Has anyone really endured such an ordeal? With one possible exception, no--even the
fictional Crusoe caught some breaks. Here's my list of top contenders. (I've discounted
poorly documented tales plus episodes of less than a year.)
- Alexander Selkirk. Published in 1719, Robinson Crusoe is widely
accounted the first true English novel, one of the greatest adventure stories ever
written, blah blah blah. Read it, though, and you realize that even our man Rob has it
plenty soft. His wrecked ship snags just off the island where he washes ashore; he spends
24 days scavenging tools, weapons, money, food, boards, rope, etc, eventually cobbling
together digs that compare favorably with a Holiday Inn. Alexander Selkirk, the real-life
inspiration for Crusoe, lived a solitary existence on Mas a Tierra Island, about 400 miles
off the coast of Chile, from September 1704 to February 1709. Everybody knows this. What
they don't know is that (a) Selkirk wasn't shipwrecked--he asked to be put ashore because
he feared, correctly, that his creaky ship was doomed; (b) while he didn't have the
army-navy store's worth of stuff that Crusoe did, he had his sea chest, a musket and ammo,
flint and steel, a hatchet, a knife, a kettle, and so on; and (c) as desert islands go,
Mas a Tierra was pretty plush, with a gentle climate, fresh water, and abundant shellfish
and other edibles. Selkirk basically vegged on the beach for the first 18 months, although
he did stir himself to Crusoe-like feats of industry thereafter.
- The Miskito Indian Will. Sent ashore on Mas a Tierra with an English foraging
party in 1681, Will was left behind when his employers' ship abruptly departed on sighting
several enemy vessels. He was picked up in 1684. The Miskito, often hired by Europeans for
their hunting skills, were native to the Caribbean coast of Central America, an
environment that if anything was harsher than Mas a Tierra.

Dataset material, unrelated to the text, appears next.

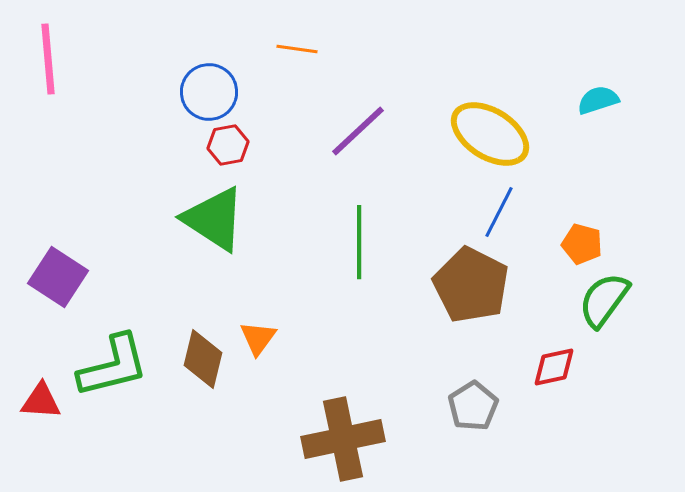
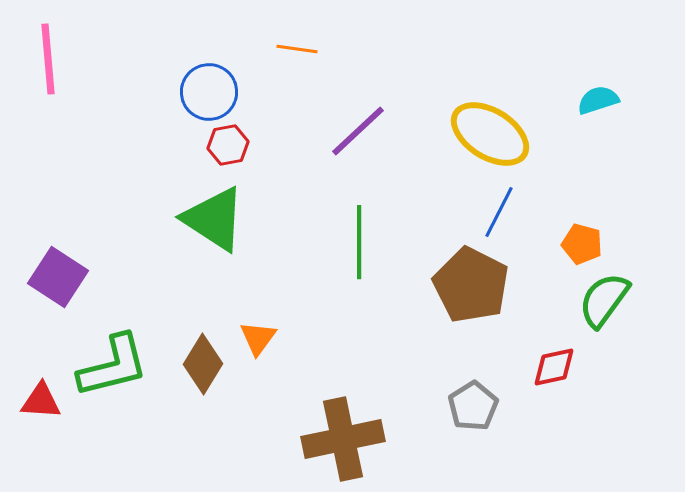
brown diamond: moved 5 px down; rotated 18 degrees clockwise
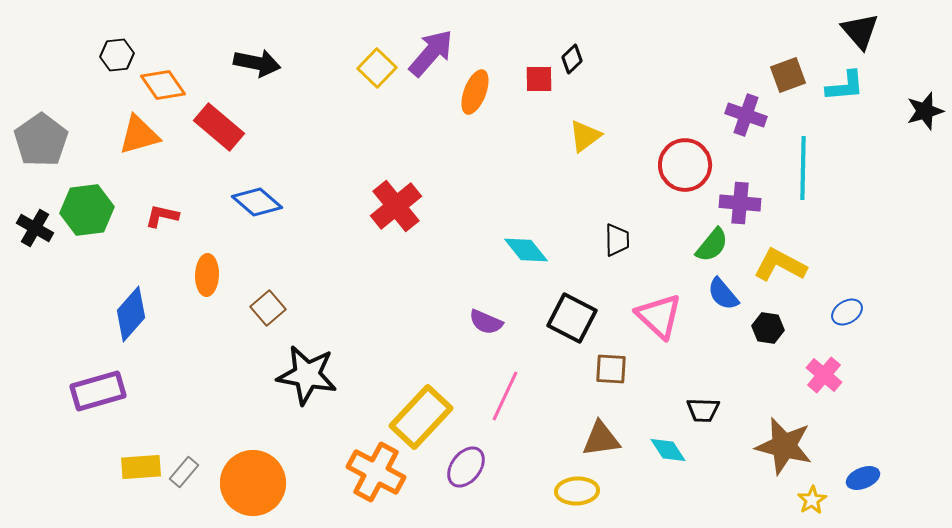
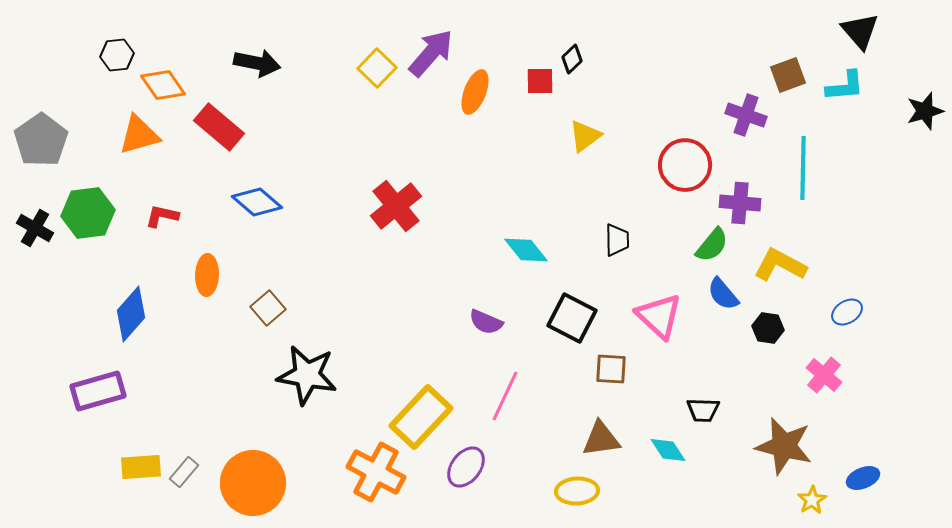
red square at (539, 79): moved 1 px right, 2 px down
green hexagon at (87, 210): moved 1 px right, 3 px down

- Philip Ashton. Captured by pirates in 1722, Ashton escaped the following year
and spent 15 months alone on Roatan Island, off Honduras. Ashton's story, appearing so
soon after Robinson Crusoe, struck some as fiction, but the man apparently did
exist; if authentic, his is the only account I know of in which a lone unprepared
Caucasian survives on an island more than a year.
- Charles Barnard. Charles Barnard was marooned in the Falkland Islands with four
other men in 1813. They had little besides a boat, some knives, and the ship's dog but did
have each other, no small asset. They were rescued after 18 months.
- Tom Neale. After decades of bumming around the South Pacific, Neale realized
his life's dream on October 7, 1952, when he was put ashore on Suwarrow atoll in the Cook
Islands and took up residence in an old WWII coastal watchers' shack. Subsisting mainly on
what he could catch or raise, Neale lived contentedly alone until arthritis sent him back
to civilization in 1954. He returned from 1960 to 1963 and again from 1967 to 1977, when
cancer forced him to check into a hospital, dying that year at age 75. Does the South
Pacific have a lot of large, uninhabited islands that could sustain a person indefinitely?
Who cares? As Neale showed, all you need is one.